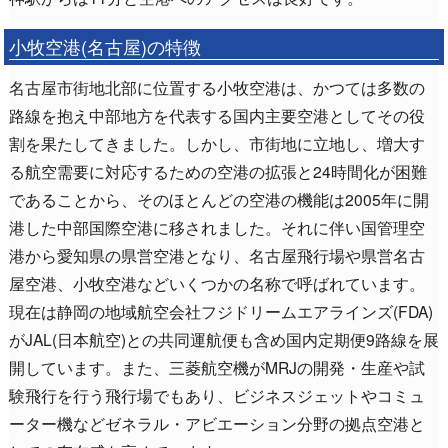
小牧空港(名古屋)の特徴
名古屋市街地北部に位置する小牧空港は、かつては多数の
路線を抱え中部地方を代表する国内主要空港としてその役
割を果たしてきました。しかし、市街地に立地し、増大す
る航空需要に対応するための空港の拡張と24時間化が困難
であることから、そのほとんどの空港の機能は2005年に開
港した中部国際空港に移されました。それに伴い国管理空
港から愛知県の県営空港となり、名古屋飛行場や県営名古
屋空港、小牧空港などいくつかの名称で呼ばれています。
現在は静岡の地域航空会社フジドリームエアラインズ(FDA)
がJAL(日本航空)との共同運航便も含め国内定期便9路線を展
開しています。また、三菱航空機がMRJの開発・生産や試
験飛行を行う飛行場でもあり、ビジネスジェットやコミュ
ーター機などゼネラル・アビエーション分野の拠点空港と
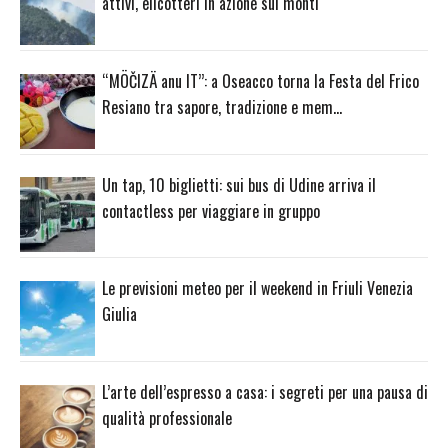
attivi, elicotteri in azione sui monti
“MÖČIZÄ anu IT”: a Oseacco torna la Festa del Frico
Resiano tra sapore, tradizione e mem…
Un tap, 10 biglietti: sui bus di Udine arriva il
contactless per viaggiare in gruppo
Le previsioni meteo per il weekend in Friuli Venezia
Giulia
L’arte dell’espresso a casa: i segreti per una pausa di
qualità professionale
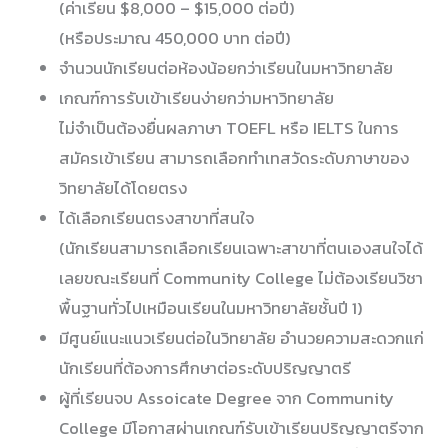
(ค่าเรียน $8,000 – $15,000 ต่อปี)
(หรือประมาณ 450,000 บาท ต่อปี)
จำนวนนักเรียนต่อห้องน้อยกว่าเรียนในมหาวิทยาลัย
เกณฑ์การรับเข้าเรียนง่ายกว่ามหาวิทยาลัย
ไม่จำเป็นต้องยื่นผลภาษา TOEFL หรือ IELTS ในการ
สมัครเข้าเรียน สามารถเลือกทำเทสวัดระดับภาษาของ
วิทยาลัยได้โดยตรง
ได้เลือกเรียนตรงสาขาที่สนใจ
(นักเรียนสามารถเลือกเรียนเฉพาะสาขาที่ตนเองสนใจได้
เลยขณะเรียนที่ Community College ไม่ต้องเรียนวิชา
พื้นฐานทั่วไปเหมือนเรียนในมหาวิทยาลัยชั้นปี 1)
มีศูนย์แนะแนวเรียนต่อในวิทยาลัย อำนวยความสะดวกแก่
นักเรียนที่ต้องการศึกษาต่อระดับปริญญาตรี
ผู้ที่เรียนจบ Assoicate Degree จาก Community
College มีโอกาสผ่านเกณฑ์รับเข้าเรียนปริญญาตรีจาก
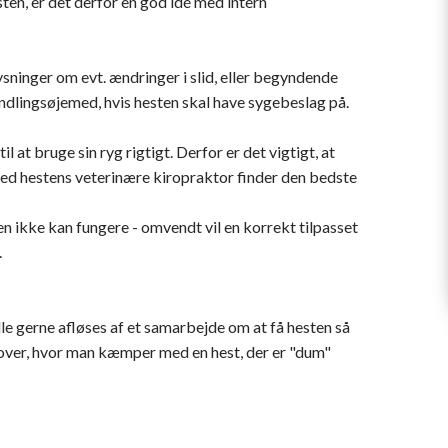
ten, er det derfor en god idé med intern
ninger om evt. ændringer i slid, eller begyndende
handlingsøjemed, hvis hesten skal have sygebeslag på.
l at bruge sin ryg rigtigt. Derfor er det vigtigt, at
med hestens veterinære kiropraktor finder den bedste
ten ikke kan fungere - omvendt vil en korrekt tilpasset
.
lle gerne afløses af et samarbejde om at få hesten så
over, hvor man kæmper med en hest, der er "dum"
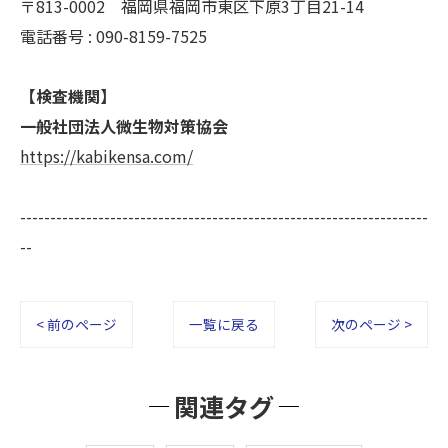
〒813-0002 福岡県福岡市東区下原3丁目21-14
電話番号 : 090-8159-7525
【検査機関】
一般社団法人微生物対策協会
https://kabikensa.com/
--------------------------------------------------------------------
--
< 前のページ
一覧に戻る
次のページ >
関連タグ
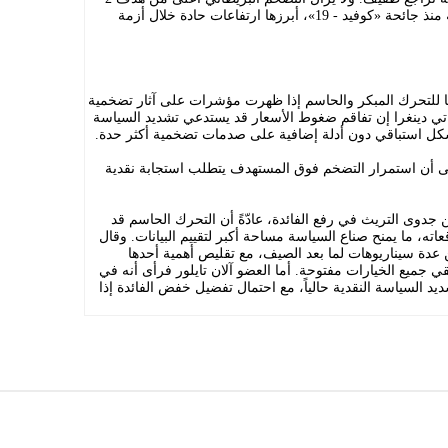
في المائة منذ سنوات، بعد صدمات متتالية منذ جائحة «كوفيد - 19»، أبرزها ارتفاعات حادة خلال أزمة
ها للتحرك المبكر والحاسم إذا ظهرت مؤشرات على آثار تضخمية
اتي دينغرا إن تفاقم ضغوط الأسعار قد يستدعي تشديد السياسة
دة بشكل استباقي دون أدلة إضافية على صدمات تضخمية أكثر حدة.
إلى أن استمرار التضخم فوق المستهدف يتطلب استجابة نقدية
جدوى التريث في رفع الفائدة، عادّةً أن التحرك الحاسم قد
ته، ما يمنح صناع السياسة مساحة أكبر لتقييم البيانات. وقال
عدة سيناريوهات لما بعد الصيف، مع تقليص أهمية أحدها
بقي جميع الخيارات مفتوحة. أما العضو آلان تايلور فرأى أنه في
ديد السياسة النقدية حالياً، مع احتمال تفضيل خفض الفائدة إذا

-*-*-

(Activity) Please show every line above that includes the word "تضخمية".

(Output below)
ها للتحرك المبكر والحاسم إذا ظهرت مؤشرات على آثار تضخمية
دة بشكل استباقي دون أدلة إضافية على صدمات تضخمية أكثر حدة.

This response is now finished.